L’arrivée d’une épidémie estivale de Covid a conduit de nombreux employés à se poser de telles questions pour la première fois depuis de nombreux mois, les managers étant tout aussi perplexes quant au moment et à la manière dont leur personnel devrait travailler alors qu’ils jonglent entre la maladie, les vacances et les engagements familiaux.

L’essor du télétravail a notamment entraîné une certaine opacité des règles pour les salariés confrontés aux symptômes des cas suspects de Covid et d’autres maladies de type rhume. Souvent, ces symptômes sont suffisamment légers pour amener les salariés à douter de leurs symptômes, exacerbés par le manque de tests. Rares sont les lieux de travail qui imposent désormais un test de dépistage du Covid.

Les professionnels des RH s’inquiètent du manque de clarté quant au moment où une personne est suffisamment malade pour prendre un congé, alors que de nombreux emplois de bureau peuvent être effectués tout aussi facilement à domicile, près d’un lit.

Un directeur d’une grande entreprise de services financiers décrit le sentiment ressenti par de nombreuses personnes comme « assez maladif » : se sentir suffisamment mal pour ne pas vouloir se traîner jusqu’au bureau, mais pas suffisamment malade pour éteindre l’ordinateur et rester au lit.

Le problème ici, dit-elle, est que les personnes qui finissent par travailler – probablement d’une manière qu’elles auraient évitée avant que le travail à distance ne devienne si répandu – peuvent souvent mettre plus de temps à s’améliorer ou risquer d’empirer.

L’année dernière, le CIPD, l’organisme professionnel des ressources humaines et du développement des personnes, a constaté, dans une enquête menée auprès de plus de 5 000 travailleurs, que plus de la moitié des employés avaient fait leur travail même s’ils ne se sentaient pas bien. L’enquête a révélé que la pression pour le faire provenait des employés eux-mêmes plutôt que du patron.

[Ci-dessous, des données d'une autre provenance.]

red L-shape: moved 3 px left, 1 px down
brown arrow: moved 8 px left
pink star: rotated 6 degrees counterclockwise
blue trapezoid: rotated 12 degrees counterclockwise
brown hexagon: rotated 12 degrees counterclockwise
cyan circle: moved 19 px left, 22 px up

Amanda Arrowsmith, directrice des ressources humaines et de la transformation au CIPD, affirme qu’il existe désormais un risque que les gens soient « malades plus longtemps » étant donné l’incertitude quant à la nécessité de prendre des congés.

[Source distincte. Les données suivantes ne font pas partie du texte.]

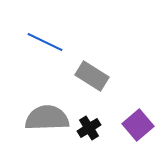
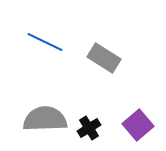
gray rectangle: moved 12 px right, 18 px up
gray semicircle: moved 2 px left, 1 px down
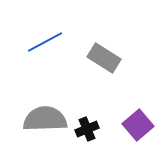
blue line: rotated 54 degrees counterclockwise
black cross: moved 2 px left, 1 px down; rotated 10 degrees clockwise
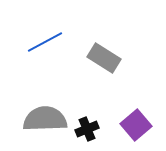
purple square: moved 2 px left
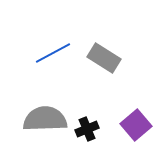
blue line: moved 8 px right, 11 px down
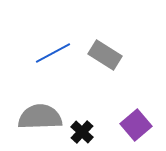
gray rectangle: moved 1 px right, 3 px up
gray semicircle: moved 5 px left, 2 px up
black cross: moved 5 px left, 3 px down; rotated 25 degrees counterclockwise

Le problème ne vient pas nécessairement de la direction, qui ne voit peut-être même pas ou ne sait pas ce que font ou ressentent ses employés s’ils travaillent habituellement à domicile.

« Le télétravail brouille les frontières avec la maladie, tout comme avec le temps de travail », explique Francke, du CMI. Elle ajoute que l’accent est désormais souvent mis sur les besoins d’une organisation plutôt que sur le travailleur. « De nombreux lieux de travail ont des politiques conçues pour empêcher la propagation de la maladie à d’autres personnes : il ne s’agit pas du bien-être de la personne. »

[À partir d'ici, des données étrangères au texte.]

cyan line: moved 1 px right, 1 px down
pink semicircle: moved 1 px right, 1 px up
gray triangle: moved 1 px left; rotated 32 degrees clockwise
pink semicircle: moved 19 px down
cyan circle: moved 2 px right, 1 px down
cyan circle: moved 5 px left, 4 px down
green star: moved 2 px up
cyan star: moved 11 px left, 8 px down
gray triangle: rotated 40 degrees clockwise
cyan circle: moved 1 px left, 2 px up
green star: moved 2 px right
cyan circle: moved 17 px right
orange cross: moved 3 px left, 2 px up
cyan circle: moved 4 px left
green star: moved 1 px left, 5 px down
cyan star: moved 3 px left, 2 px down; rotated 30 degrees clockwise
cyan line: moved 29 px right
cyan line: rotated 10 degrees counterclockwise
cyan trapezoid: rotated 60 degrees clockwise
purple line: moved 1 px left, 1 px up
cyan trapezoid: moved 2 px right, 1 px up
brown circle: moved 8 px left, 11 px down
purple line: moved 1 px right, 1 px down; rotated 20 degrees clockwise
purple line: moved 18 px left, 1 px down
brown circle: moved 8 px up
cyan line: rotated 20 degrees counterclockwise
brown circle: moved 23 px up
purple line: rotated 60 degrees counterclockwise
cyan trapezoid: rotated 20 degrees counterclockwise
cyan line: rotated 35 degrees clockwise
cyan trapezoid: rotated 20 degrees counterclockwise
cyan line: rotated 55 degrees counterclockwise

Les cas de Covid ont fortement augmenté au Royaume-Uni cet été, le nombre de personnes hospitalisées pour cause de Covid fin juin étant environ deux fois plus élevé qu’en avril. Bien que ces chiffres ne constituent plus une estimation précise des infections étant donné que moins de personnes sont testées ou développent des symptômes suffisamment graves, les entreprises enregistrent un nombre croissant de cas parmi leurs employés à la suite des célébrations du tournoi de football européen et de la participation à des rassemblements estivaux et à des festivals de musique.

Et il ne s’agit pas seulement du Covid. Les cas de coqueluche, qui peuvent mettre plusieurs semaines à disparaître, sont également en hausse cette année, tout comme d’autres rhumes et maux de gorge.

L’organisme britannique de réglementation de la santé au travail, le Health and Safety Executive, indique que si un travailleur est atteint du Covid-19, il doit essayer de rester chez lui, mais les entreprises n’ont plus besoin de prendre en compte ce problème dans leur évaluation des risques ni de mettre en place des mesures spécifiques. La question de savoir s’il faut ou non adopter une nouvelle étiquette autour du Covid, par opposition au rhume ou à la grippe plus traditionnels, reste incertaine pour beaucoup.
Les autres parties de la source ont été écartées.